エロ小説は簡単に書けるんじゃないかという錯覚がある。エロシーンさえ書いてあればそれはエロ小説であり、エロシーンさえ書いてあれば客は喜ぶからいいのだ、と思われてるような。「そうはいかない!」と作家としては言いたいところだろう。
女流官能小説家が官能小説の書き方を指南、という本は前にも読んだことがある。男の官能小説家による書き方読本もけっこうあるんだけど、女流小説家のほうが売り物にされてる感じはある。きっと「女で官能小説書くなんてよっぽど好き者に違いない、と思う浅はかな男が多い」ってことなんじゃないかと邪推する。それなら、女流官能小説家の書くものがものすごく「男が書くものと違う」かというと、私の読む限りはそんなに違わない。女だからこそ、男が書く以上に男を喜ばせる技を盛り込むことがこんなに可能なんですよ! というあたりを説いてくれれば「なるほど~」と感心して読むのだが。
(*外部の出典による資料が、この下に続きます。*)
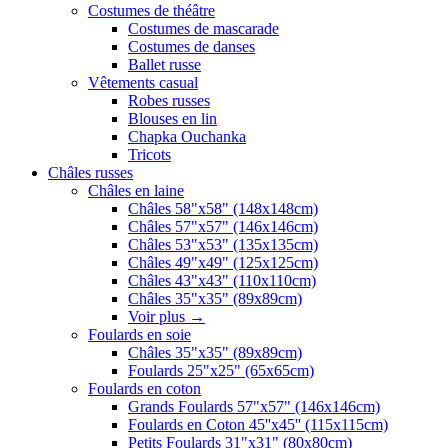
Costumes de théâtre
Costumes de mascarade
Costumes de danses
Ballet russe
Vêtements casual
Robes russes
Blouses en lin
Chapka Ouchanka
Tricots
Châles russes
Châles en laine
Châles 58"x58" (148x148cm)
Châles 57"x57" (146x146cm)
Châles 53"x53" (135x135cm)
Châles 49"x49" (125x125cm)
Châles 43"x43" (110x110cm)
Châles 35"x35" (89x89cm)
Voir plus
→
Foulards en soie
Châles 35"x35" (89x89cm)
Foulards 25"x25" (65x65cm)
Foulards en coton
Grands Foulards 57"x57" (146x146cm)
Foulards en Coton 45''x45'' (115x115cm)
Petits Foulards 31"x31" (80x80cm)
さて、この本は「女流官能小説の書き方」となっていて、しかも「官能小説を書いてみたい女性のため」の本だ。「女性にも納得してもらうには、男性にはわからない女性心理が要る」し、その逆もしかりだと書いてる。
著者の藍川さんが、ご自分の著作の中からエロシーンを抜粋して、不倫、複数プレイ、同性愛など、官能小説のいろいろな種類を解説するという体になっていて、エロ場面アンソロジー本として読める。そして舞台、展開、濡れ場、官能表現などの項目で、書き方を指南している。藍川さんは、そこに至るまでのシチュエーションや、心の動きが重要である、と言っている。「いちばん大切なのは性愛を妄想すること」だと。私はエロシーンだけで充分イイけどなあ。
これは嗜好の問題かもしれない。私は女だけど、明らかにおっさん向けの、おっさんが書いたエロ小説のほうが好きだからなあ。とにかく自分が興奮できるやつを地道に探すしかない。それで無ければ自分で書く。それしかあるまい。